## What to produce
Where a line of the data holds the word "những", copy that line.

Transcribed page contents
═══

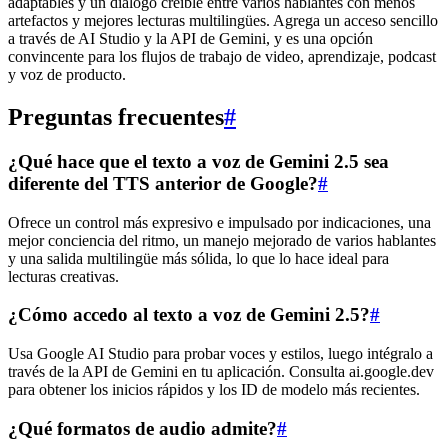
adaptables y un diálogo creíble entre varios hablantes con menos
artefactos y mejores lecturas multilingües. Agrega un acceso sencillo
a través de AI Studio y la API de Gemini, y es una opción
convincente para los flujos de trabajo de video, aprendizaje, podcast
y voz de producto.
Preguntas frecuentes
#
¿Qué hace que el texto a voz de Gemini 2.5 sea
diferente del TTS anterior de Google?
#
Ofrece un control más expresivo e impulsado por indicaciones, una
mejor conciencia del ritmo, un manejo mejorado de varios hablantes
y una salida multilingüe más sólida, lo que lo hace ideal para
lecturas creativas.
¿Cómo accedo al texto a voz de Gemini 2.5?
#
Usa Google AI Studio para probar voces y estilos, luego intégralo a
través de la API de Gemini en tu aplicación. Consulta ai.google.dev
para obtener los inicios rápidos y los ID de modelo más recientes.
¿Qué formatos de audio admite?
#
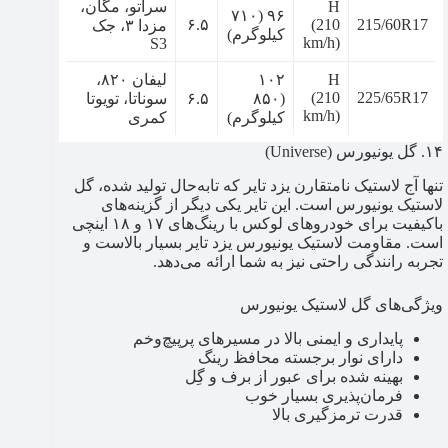
H
سراتو، مگان،
۹۶ (۷۱۰
۶.۵
(210
215/60R17
مزدا ۳، جک
کیلوگرم)
km/h)
S3
H
۱۰۲
لیفان ۸۲۰،
(210
225/65R17
(۸۵۰
۶.۵
سوناتا، تویوتا
km/h)
کیلوگرم)
کمری
۱۴. گل یونیورس (Universe)
تنها آج لاستیک نامتقارن یزد تایر که تابه‌حال تولید شده، گل
لاستیک یونیورس است. این تایر یکی دیگر از گزینه‌های
باکیفیت برای خودروهای لوکس با رینگ‌های ۱۷ و ۱۸ اینچی
است. مقاومت لاستیک یونیورس یزد تایر بسیار بالاست و
تجربه رانندگی راحتی نیز به شما ارائه می‌دهد.
ویژگی‌های گل لاستیک یونیورس
پایداری و ایمنی بالا در مسیرهای پرپیچ‌وخم
دارای نوار برجسته محافظ رینگ
بهینه شده برای عبور از برف و گِل
فرمان‌پذیری بسیار خوب
قدرت ترمزگیری بالا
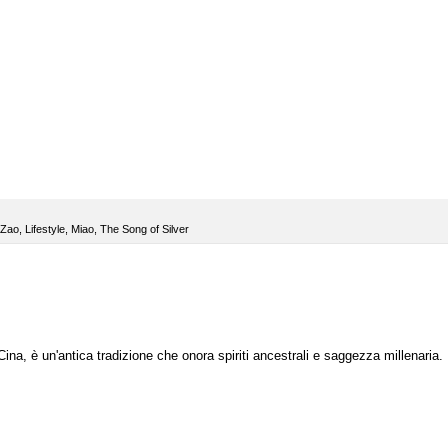
 Zao
,
Lifestyle
,
Miao
,
The Song of Silver
 Cina, è un'antica tradizione che onora spiriti ancestrali e saggezza millenaria.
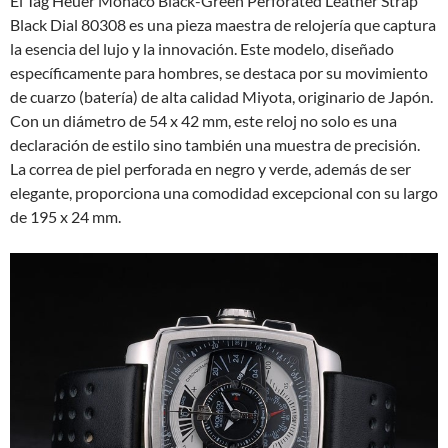
El Tag Heuer Monaco Black-Green Perforated Leather Strap
Black Dial 80308 es una pieza maestra de relojería que captura
la esencia del lujo y la innovación. Este modelo, diseñado
específicamente para hombres, se destaca por su movimiento
de cuarzo (batería) de alta calidad Miyota, originario de Japón.
Con un diámetro de 54 x 42 mm, este reloj no solo es una
declaración de estilo sino también una muestra de precisión.
La correa de piel perforada en negro y verde, además de ser
elegante, proporciona una comodidad excepcional con su largo
de 195 x 24 mm.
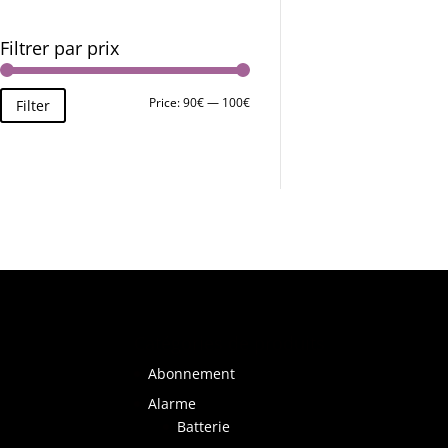
Filtrer par prix
Price:
90€
—
100€
Filter
Catégories de produits
Abonnement
Alarme
Batterie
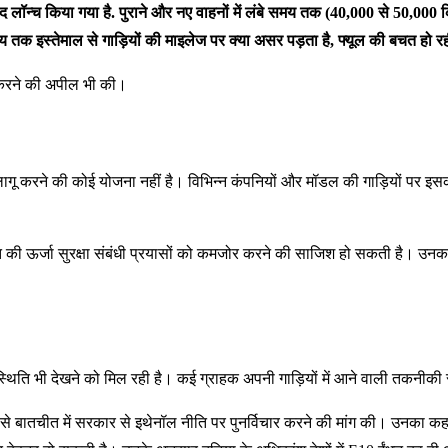
बाद लॉन्च किया गया है. पुराने और नए वाहनों में लंबे समय तक (40,000 से 50,000 
तक इस्तेमाल से गाड़ियों की माइलेज पर क्या असर पड़ता है, फ्यूल की बचत हो रही
सा करने की अपील भी की।
लागू करने की कोई योजना नहीं है। विभिन्न कंपनियों और मॉडल की गाड़ियों पर इसक
ी ऊर्जा सुरक्षा संबंधी प्रयासों को कमजोर करने की साजिश हो सकती है। उनका मा
्थिति भी देखने को मिल रही है। कई ग्राहक अपनी गाड़ियों में आने वाली तकनीकी स
I से बातचीत में सरकार से इथेनॉल नीति पर पुनर्विचार करने की मांग की। उनका 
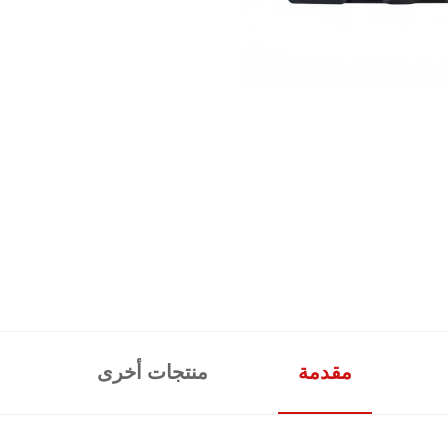
مقدمة
منتجات أخرى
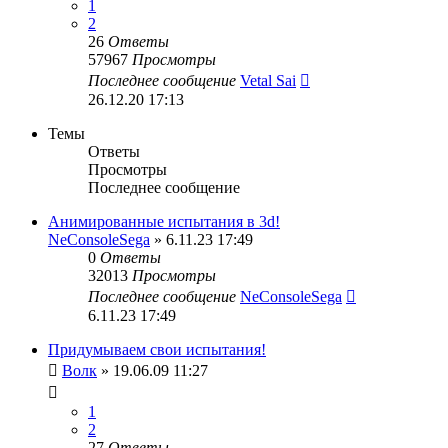
1
2
26
Ответы
57967
Просмотры
Последнее сообщение
Vetal Sai
26.12.20 17:13
Темы
Ответы
Просмотры
Последнее сообщение
Анимированные испытания в 3d!
NeConsoleSega
» 6.11.23 17:49
0
Ответы
32013
Просмотры
Последнее сообщение
NeConsoleSega
6.11.23 17:49
Придумываем свои испытания!
Волк
» 19.06.09 11:27
1
2
27
Ответы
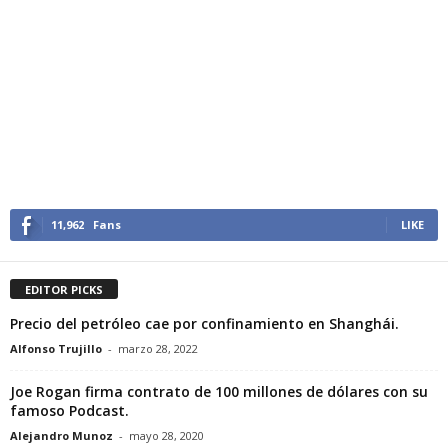
11,962
Fans
LIKE
EDITOR PICKS
Precio del petróleo cae por confinamiento en Shanghái.
Alfonso Trujillo
-
marzo 28, 2022
Joe Rogan firma contrato de 100 millones de dólares con su
famoso Podcast.
Alejandro Munoz
-
mayo 28, 2020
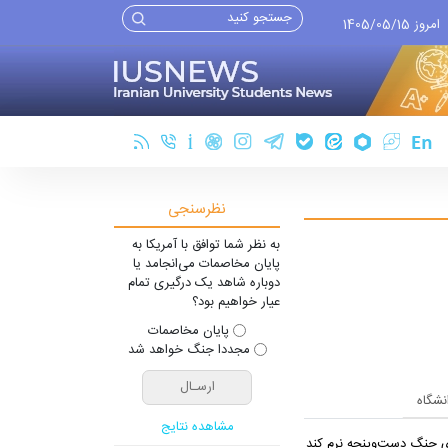
امروز 1405/05/15
نظرسنجی
به نظر شما توافق با آمریکا به
پایان مخاصمات می‌انجامد یا
دوباره شاهد یک درگیری تمام
عیار خواهیم بود؟
پایان مخاصمات
مجددا جنگ خواهد شد
انشگاه
مشاهده نتایج
یِ جنگ دست‌و‌پنجه نرم کند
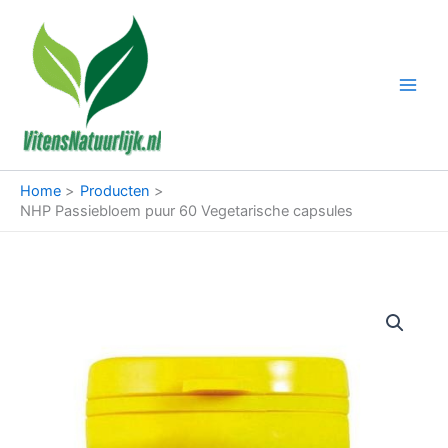
Ga
naar
de
inhoud
Home
Producten
NHP Passiebloem puur 60 Vegetarische capsules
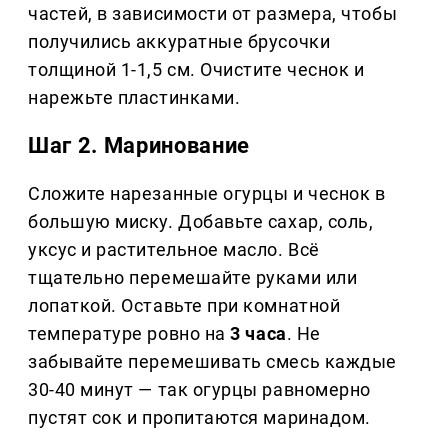
частей, в зависимости от размера, чтобы
получились аккуратные брусочки
толщиной 1-1,5 см. Очистите чеснок и
нарежьте пластинками.
Шаг 2. Маринование
Сложите нарезанные огурцы и чеснок в
большую миску. Добавьте сахар, соль,
уксус и растительное масло. Всё
тщательно перемешайте руками или
лопаткой. Оставьте при комнатной
температуре ровно на
3 часа
. Не
забывайте перемешивать смесь каждые
30-40 минут — так огурцы равномерно
пустят сок и пропитаются маринадом.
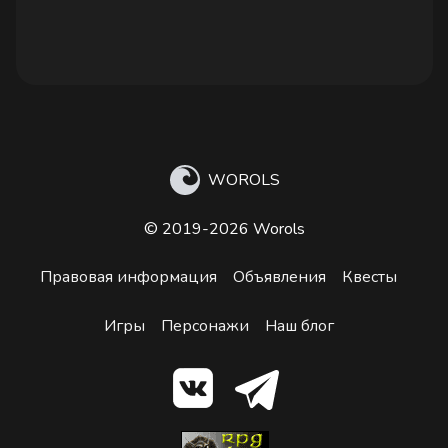
WOROLS
© 2019-2026 Worols
Правовая информация
Объявления
Квесты
Игры
Персонажи
Наш блог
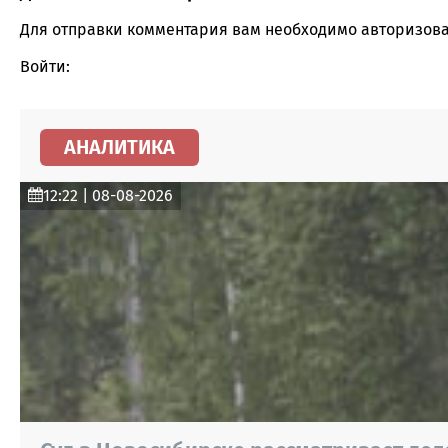
Comment section
Для отправки комментария вам необходимо
авторизова
Войти:
АНАЛИТИКА
12:22 | 08-08-2026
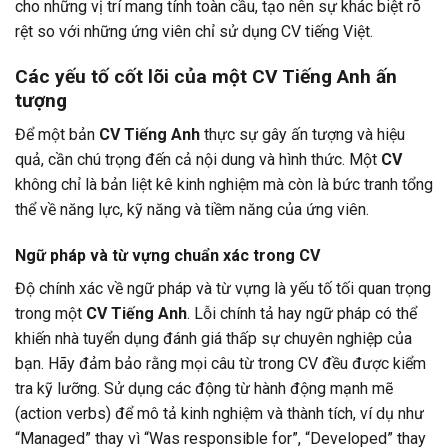
cho những vị trí mang tính toàn cầu, tạo nên sự khác biệt rõ
rệt so với những ứng viên chỉ sử dụng CV tiếng Việt.
Các yếu tố cốt lõi của một CV Tiếng Anh ấn
tượng
Để một bản
CV Tiếng Anh
thực sự gây ấn tượng và hiệu
quả, cần chú trọng đến cả nội dung và hình thức. Một
CV
không chỉ là bản liệt kê kinh nghiệm mà còn là bức tranh tổng
thể về năng lực, kỹ năng và tiềm năng của ứng viên.
Ngữ pháp và từ vựng chuẩn xác trong CV
Độ chính xác về ngữ pháp và từ vựng là yếu tố tối quan trọng
trong một
CV Tiếng Anh
. Lỗi chính tả hay ngữ pháp có thể
khiến nhà tuyển dụng đánh giá thấp sự chuyên nghiệp của
bạn. Hãy đảm bảo rằng mọi câu từ trong CV đều được kiểm
tra kỹ lưỡng. Sử dụng các động từ hành động mạnh mẽ
(action verbs) để mô tả kinh nghiệm và thành tích, ví dụ như
“Managed” thay vì “Was responsible for”, “Developed” thay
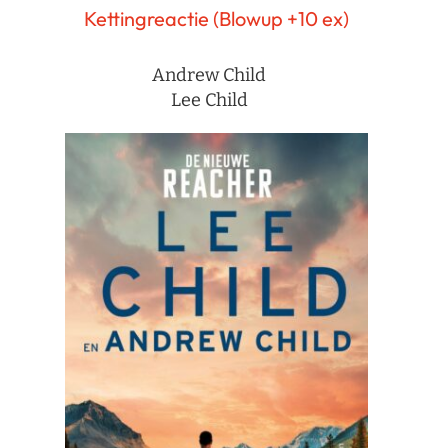
Kettingreactie (Blowup +10 ex)
Andrew Child
Lee Child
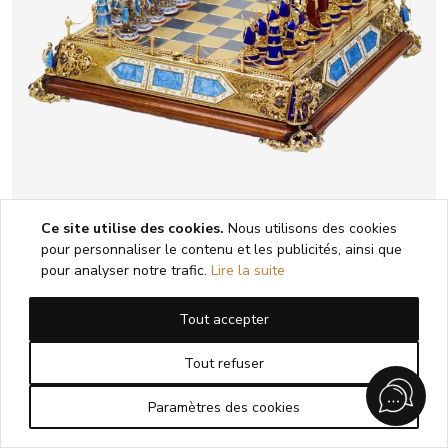
Ce site utilise des cookies.
Nous utilisons des cookies
pour personnaliser le contenu et les publicités, ainsi que
pour analyser notre trafic.
Lire la suite
JEU D’ÉCHECS DE STYLE HISTORICISTE
AVEC ÉMAIL. MAÎTRE A. KÖNIG AUTRICHE-
Tout accepter
HONGRIE, DÉBUT DU XXe SIÈCLE
Tout refuser
1
2
3
4
5
Paramètres des cookies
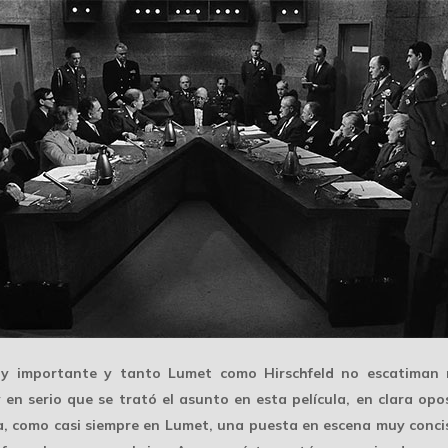
 importante y tanto Lumet como Hirschfeld no escatiman n
 en serio que se trató el asunto en esta película, en clara opos
a, como casi siempre en Lumet, una puesta en escena muy concis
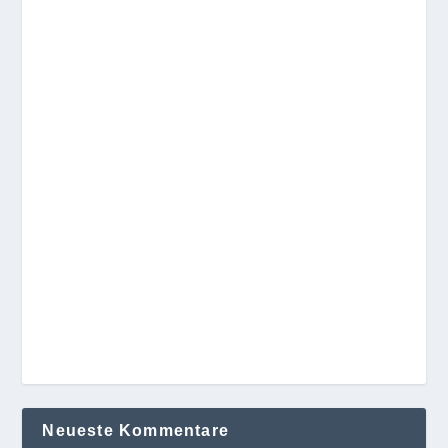
Neueste Kommentare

═══

## Result
cho những vị trí mang tính toàn cầu, tạo nên sự khác biệt rõ
rệt so với những ứng viên chỉ sử dụng CV tiếng Việt.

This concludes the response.